Vivre et mourir sont les verbes les plus importants de l’Homo vivens. Car l’un autorise l’aventure, quand l’autre la clôt. Pourtant, malgré cette supériorité aléthique, nos deux verbes disposent de moins de liberté d’expression que les autres. Ils ne peuvent pas se conjuguer aussi librement que les autres. Et quand ils le peuvent, ils sont de toute façon largement conditionnés par le contexte. Comme aujourd’hui.
D’abord, vivre et mourir ne peuvent pas se conjuguer au passé. On ne peut pas dire « je suis mort », ou « j’ai vécu ». La science du vivant nous apprend qu’une telle chose est impossible. Je ne parle pas du langage courant qui autorise la nuance entre un sens propre et un sens figuré. Ce qui m’intéresse ici c’est ce qu’on a le droit de dire sans violer les lois qui assignent nos corps à résidence. Je ne peux pas dire « je suis mort », car si je suis mort j’ai alors perdu la capacité de m’en rendre compte. Je ne peux pas dire non plus « j’ai vécu », car si j’ai vécu je suis alors dans l’incapacité de le faire savoir. Peut – être la science physique propose t’elle quelques pistes exotiques, avec les multivers d’Everett : je peux alors mourir dans un monde mais pas dans l’autre. De telle sorte que moi vivant dans un monde je puisse dire « je suis mort » dans l’autre monde. Mais bon. A ce jour on n’a jamais vu quelqu’un nous revenir d’un de ces autres mondes pour nous signaler le cas.

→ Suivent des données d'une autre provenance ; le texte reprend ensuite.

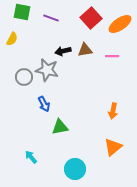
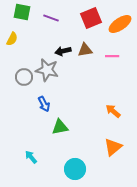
red square: rotated 20 degrees clockwise
orange arrow: rotated 119 degrees clockwise
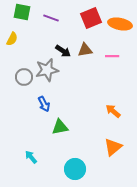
orange ellipse: rotated 45 degrees clockwise
black arrow: rotated 133 degrees counterclockwise
gray star: rotated 25 degrees counterclockwise
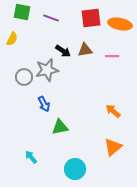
red square: rotated 15 degrees clockwise
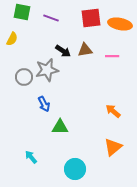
green triangle: rotated 12 degrees clockwise
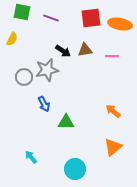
green triangle: moved 6 px right, 5 px up
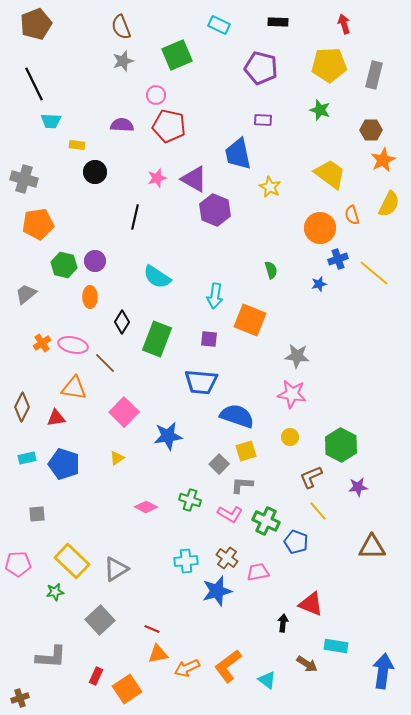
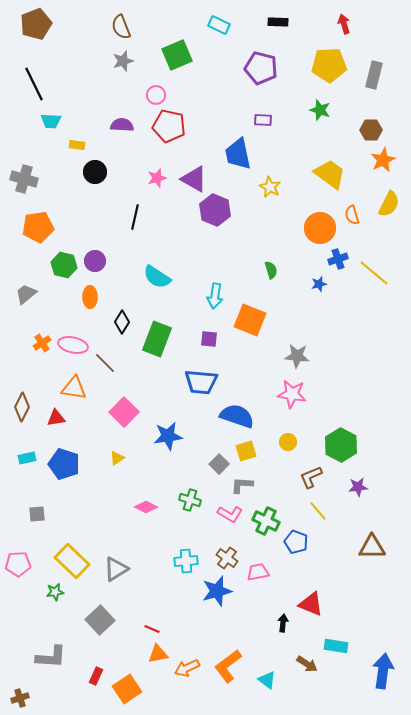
orange pentagon at (38, 224): moved 3 px down
yellow circle at (290, 437): moved 2 px left, 5 px down
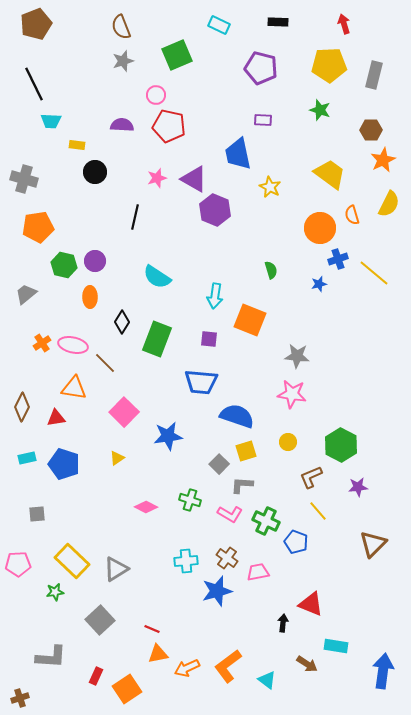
brown triangle at (372, 547): moved 1 px right, 3 px up; rotated 44 degrees counterclockwise
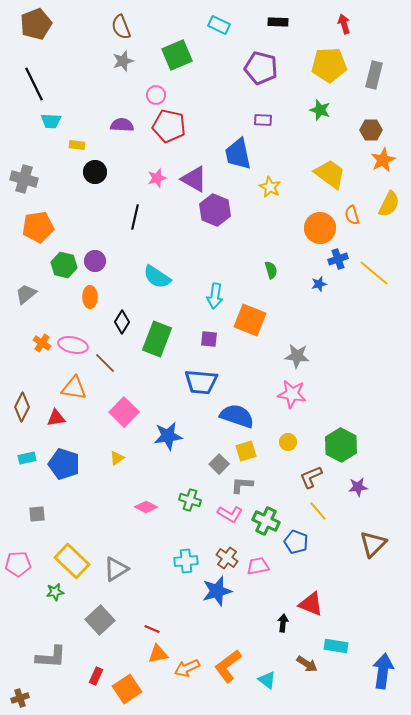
orange cross at (42, 343): rotated 24 degrees counterclockwise
pink trapezoid at (258, 572): moved 6 px up
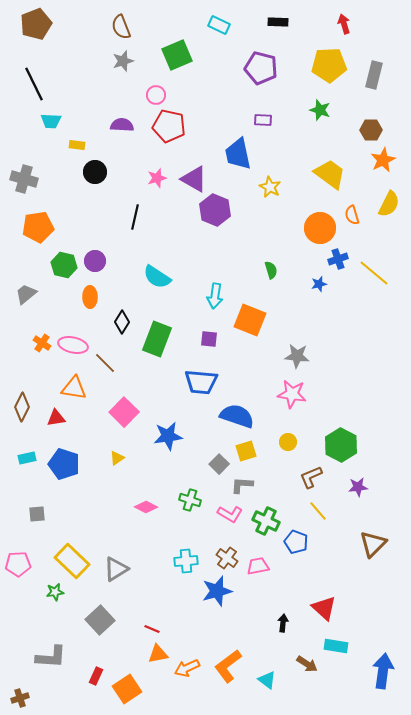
red triangle at (311, 604): moved 13 px right, 4 px down; rotated 20 degrees clockwise
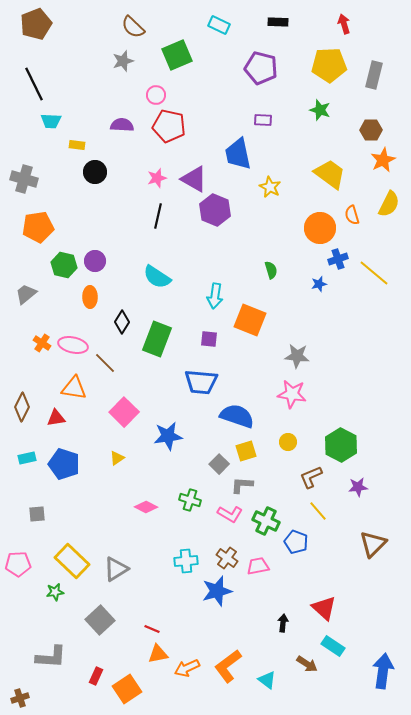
brown semicircle at (121, 27): moved 12 px right; rotated 25 degrees counterclockwise
black line at (135, 217): moved 23 px right, 1 px up
cyan rectangle at (336, 646): moved 3 px left; rotated 25 degrees clockwise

Ensuite, vivre ne peut pas se conjuguer au futur alors que mourir oui. Il s’agit d’une première nuance entre les deux verbes. On ne peut pas dire « je vais vivre ». Car pour dire cela il faudrait ne pas vivre, or si je ne vis pas, je me retrouve dans l’incapacité physique de conjuguer. On n’a jamais vu un « non vivant » saisir un bescherelle. Par contre, je peux dire « je vais mourir ». C’est une possibilité. Il n’y aucune certitude à priori sur la date prévue, mais il y a une forme de conviction que cette histoire va mal se terminer et que « je vais mourir » un jour. Ainsi, « je vais vivre » non, mais « je vais mourir » oui. Toutefois. « Je vais mourir » est une expression dont la charge morbide peut aussi évoluer en fonction du contexte. Par exemple, dans le cas d’une fin de vie assistée ou d’une justice pénale de type agressive, nous savons que ce « je vais mourir » n’a pas la même intensité que le « je vais mourir » que l’on peut dire un banal jour de spleen. Mais ce n’est pas terminé. Car cette fameuse charge morbide peut aussi s’étendre à tout un pan d’une population, au même moment et pour les mêmes raisons. Par exemple, dans le cas d’une dégradation subite et brutale du climat géopolitique. Hystérie des temps modernes. Dans ce cas, le « je vais mourir » change de statut. Il devient une forme de point aveugle dont personne n’arrive à apprécier la distance.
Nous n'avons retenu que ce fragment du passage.